Cinco anos passados, o que mudou? Aprenderam-se lições? Os erros foram colmatados? Estão reunidas as condições para que uma nova crise desta natureza não se repita? Os banqueiros sofreram uma lobotomia e vão passar a não colocar o lucro acima de tudo o resto? Wall Street, a City e outros mercados financeiros mundiais estão a implementar novas regulamentações? As agências de rating estão a fazer melhor os seus trabalhos de casa? Há convergência das normas contabilísticas em diferentes jurisdições? Os bancos continuarão a ser grandes demais para falirem?

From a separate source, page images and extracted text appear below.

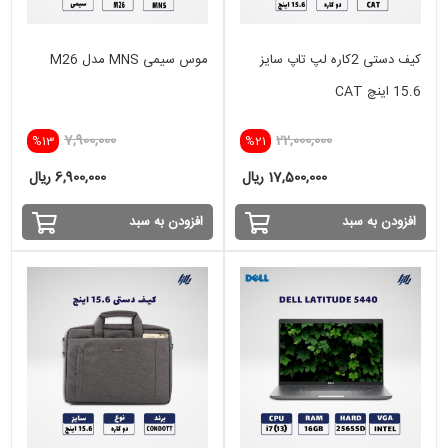
کیف دستی 2کاره لپ تاپ سایز
موس سیمی MNS مدل M26
15.6 اینچ CAT
7,900,000
22,000,000
%13
%21
17,500,000 ریال
6,900,000 ریال
افزودن به سبد
افزودن به سبد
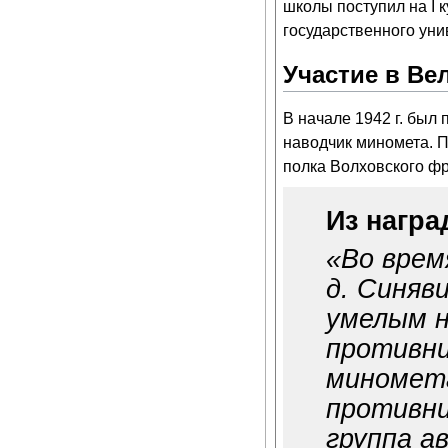
школы поступил на I 
государственного уни
Участие в Ве
В начале 1942 г. был
наводчик миномета. П
полка Волховского фр
Из награ
«Во врем
д. Синяв
умелым н
противни
миномета
противни
группа а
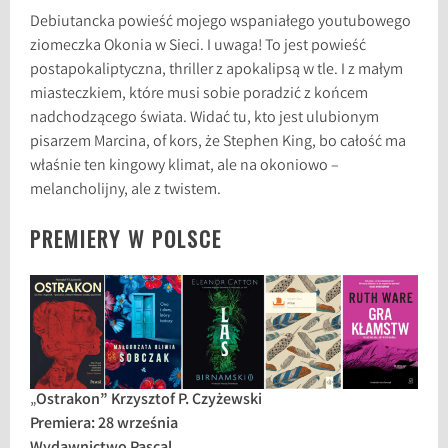
Debiutancka powieść mojego wspaniałego youtubowego
ziomeczka Okonia w Sieci. I uwaga! To jest powieść
postapokaliptyczna, thriller z apokalipsą w tle. I z małym
miasteczkiem, które musi sobie poradzić z końcem
nadchodzącego świata. Widać tu, kto jest ulubionym
pisarzem Marcina, of kors, że Stephen King, bo całość ma
właśnie ten kingowy klimat, ale na okoniowo –
melancholijny, ale z twistem.
PREMIERY W POLSCE
„
Ostrakon” Krzysztof P. Czyżewski
Premiera: 28 września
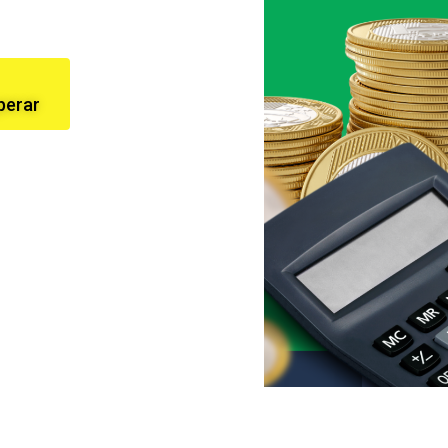
perar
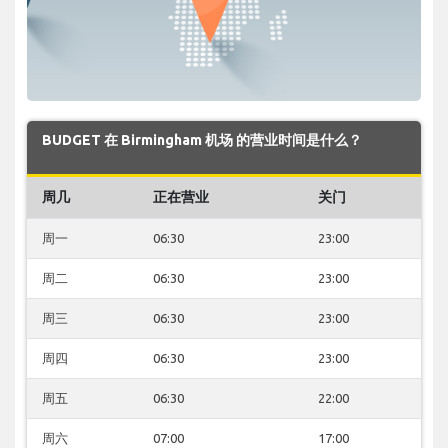
BUDGET 在 Birmingham 机场 的营业时间是什么？
周几
正在营业
关门
周一
06:30
23:00
周二
06:30
23:00
周三
06:30
23:00
周四
06:30
23:00
周五
06:30
22:00
周六
07:00
17:00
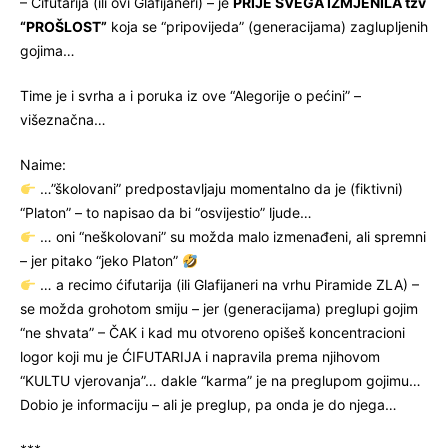
– Ćifutarija (ili ovi Glafijaneri) – je
PRIJE SVEGA IZMJENILA tzv
“PROŠLOST”
koja se “pripovijeda” (generacijama) zaglupljenih
gojima…
Time je i svrha a i poruka iz ove “Alegorije o pećini” –
višeznačna…
Naime:
…”školovani” predpostavljaju momentalno da je (fiktivni)
“Platon” – to napisao da bi “osvijestio” ljude…
… oni “neškolovani” su možda malo izmenađeni, ali spremni
– jer pitako “jeko Platon”
… a recimo ćifutarija (ili Glafijaneri na vrhu Piramide ZLA) –
se možda grohotom smiju – jer (generacijama) preglupi gojim
“ne shvata” – ČAK i kad mu otvoreno opišeš koncentracioni
logor koji mu je ĆIFUTARIJA i napravila prema njihovom
“KULTU vjerovanja”… dakle “karma” je na preglupom gojimu…
Dobio je informaciju – ali je preglup, pa onda je do njega…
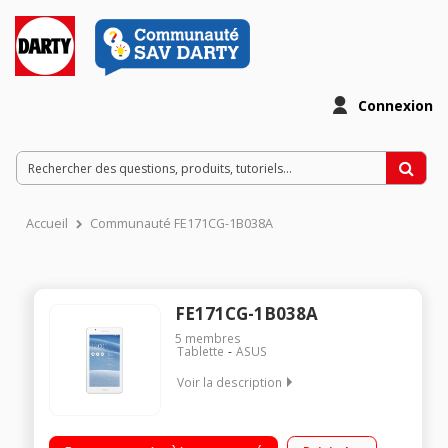
Connexion
Accueil
Communauté FE171CG-1B038A
FE171CG-1B038A
5
membres
Tablette
ASUS
Voir la description
Ecran capacitif 7" (17,8 cm), 1024 x 600 pixels / Processeur
Intel Clover Trail + Z2520 Dual Core 1,2 GHz / Memoire vive 1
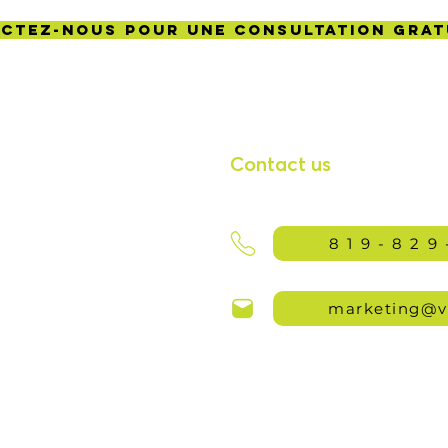
ctez-nous pour une consultation grat
Contact us
Fermé
819-829
jusqu'à 21h)
9h00 à 17h00
jusqu'à 21h)
marketing@v
9h00 à 17h00
9h00 à 13h00
Fermé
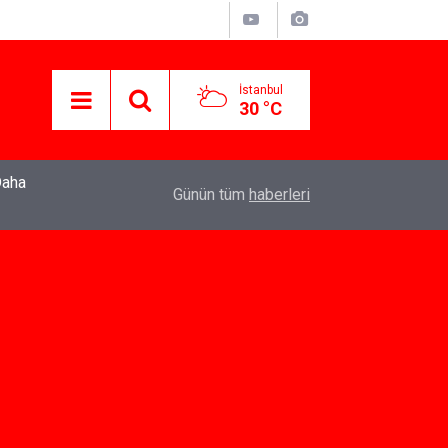
İstanbul
30 °C
22:37
Özlem Drahyalı Kimdir, Nereli ve Kaç Yaşındadır
Günün tüm
haberleri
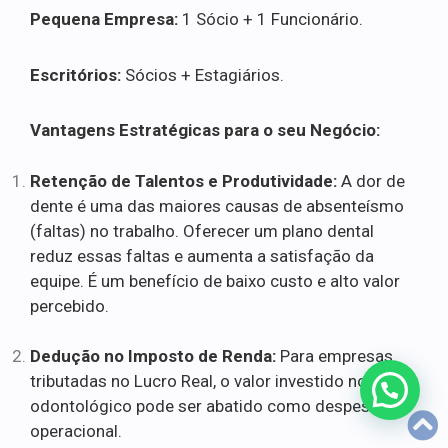
Pequena Empresa:
1 Sócio + 1 Funcionário.
Escritórios:
Sócios + Estagiários.
Vantagens Estratégicas para o seu Negócio:
Retenção de Talentos e Produtividade:
A dor de
dente é uma das maiores causas de absenteísmo
(faltas) no trabalho. Oferecer um plano dental
reduz essas faltas e aumenta a satisfação da
equipe. É um benefício de baixo custo e alto valor
percebido.
Dedução no Imposto de Renda:
Para empresas
tributadas no Lucro Real, o valor investido no plano
odontológico pode ser abatido como despesa
operacional.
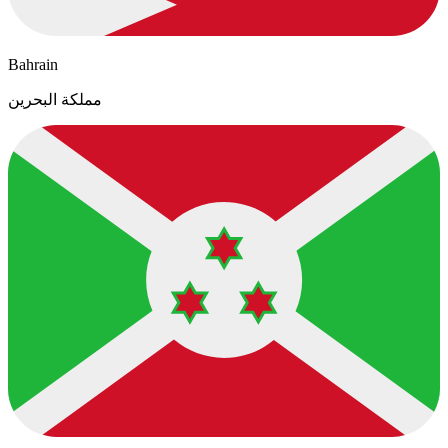
Bahrain
مملكة البحرين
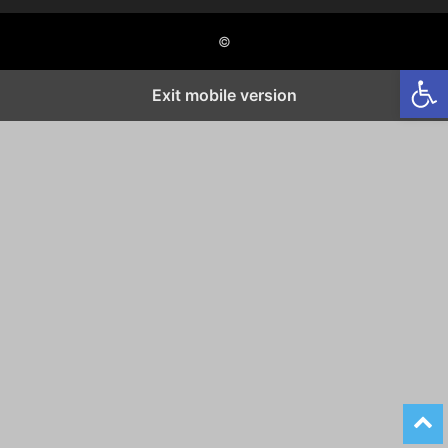
©
Open
Exit mobile version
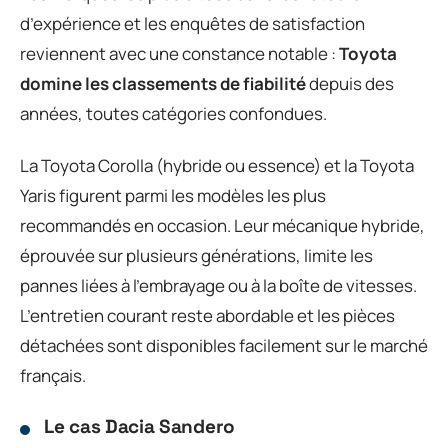
d’expérience et les enquêtes de satisfaction
reviennent avec une constance notable :
Toyota
domine les classements de fiabilité
depuis des
années, toutes catégories confondues.
La Toyota Corolla (hybride ou essence) et la Toyota
Yaris figurent parmi les modèles les plus
recommandés en occasion. Leur mécanique hybride,
éprouvée sur plusieurs générations, limite les
pannes liées à l’embrayage ou à la boîte de vitesses.
L’entretien courant reste abordable et les pièces
détachées sont disponibles facilement sur le marché
français.
Le cas Dacia Sandero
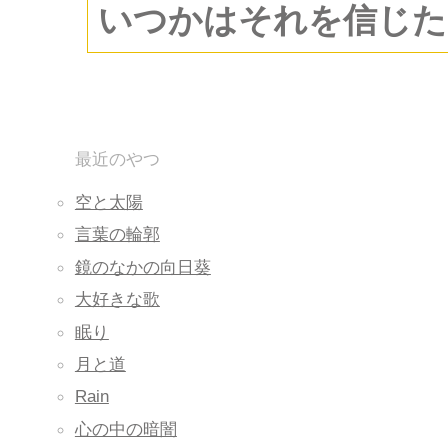
いつかはそれを信じた
最近のやつ
空と太陽
言葉の輪郭
鏡のなかの向日葵
大好きな歌
眠り
月と道
Rain
心の中の暗闇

As perguntas poderiam continuar indefinidamente, mas o que interessa são as respostas. E estas não são, de todo, consensuais. O VER mergulhou em vários artigos, norte-americanos e europeus, para tentar descortinar algumas possíveis respostas e, entre analistas mais positivos e outros verdadeiramente pessimistas (ou realistas?), apresenta alguns pontos de vista que, sem poderem afirmar, preto no branco, que sim, aprendeu-se a lição, ou que não, é bem possível que uma crise similar volte a acontecer, traçam um cenário de como vai o mundo cinco anos depois de ter sido violentamente abalado pela maior crise desde os idos anos 1930 de Franklin D. Roosevelt.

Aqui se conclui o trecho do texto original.